The trick is making direct contact with the fans out there in the long tail, converting a thousand Lesser Fans into a thousand True Fans.
Assume conservatively that your True Fans will each spend one day’s wages per year in support of what you do. That “one-day-wage” is an average, because of course your truest fans will spend a lot more than that. Let’s peg that per diem each True Fan spends at $100 per year. If you have 1,000 fans that sums up to $100,000 per year, which minus some modest expenses, is a living for most folks.
One thousand is a feasible number. You could count to 1,000. If you added one fan a day, it would take only three years. True Fanship is doable. Pleasing a True Fan is pleasurable, and invigorating…
Of course that magic number might not be 1000 for you. It might be 500 or 5000. But the principle is the same.
Kelly has researched the history of this, too. He’s discovered a First Monday essay from 1999 where John Kelsey and Bruce Schneier call it the Street Performer Protocol.
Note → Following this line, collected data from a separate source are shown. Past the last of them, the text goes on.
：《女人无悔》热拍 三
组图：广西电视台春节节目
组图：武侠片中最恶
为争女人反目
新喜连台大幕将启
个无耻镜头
And in 2004 author Lawrence Watt-Evans used this model to publish a novel — adding a chapter a month through fan subscriptions. There’s plenty more examples.
He also points to Fundable, a web-based organisation which…
…allows anyone to raise a fixed amount of money for a project, while reassuring the backers the project will happen. Fundable withholds the money until the full amount is collected. They return the money if the minimum is not reached.
Kelly reckons that an artist shouldn’t find it too hard to nurture 1000 True Fans globally. It certainly beats poverty. And it’s certainly made an impact upon my thinking! [full essay]
[Update: By an odd coincidence, this is my 1000th blog post -- and it has "1000" in the title. Is that significant, do ya think?]
Tags: bruce schneier, fundable, john kelsey, kevin kelly, lawrence watt-evans, the long tail, wired
-
What does that popularity versus products graph mean?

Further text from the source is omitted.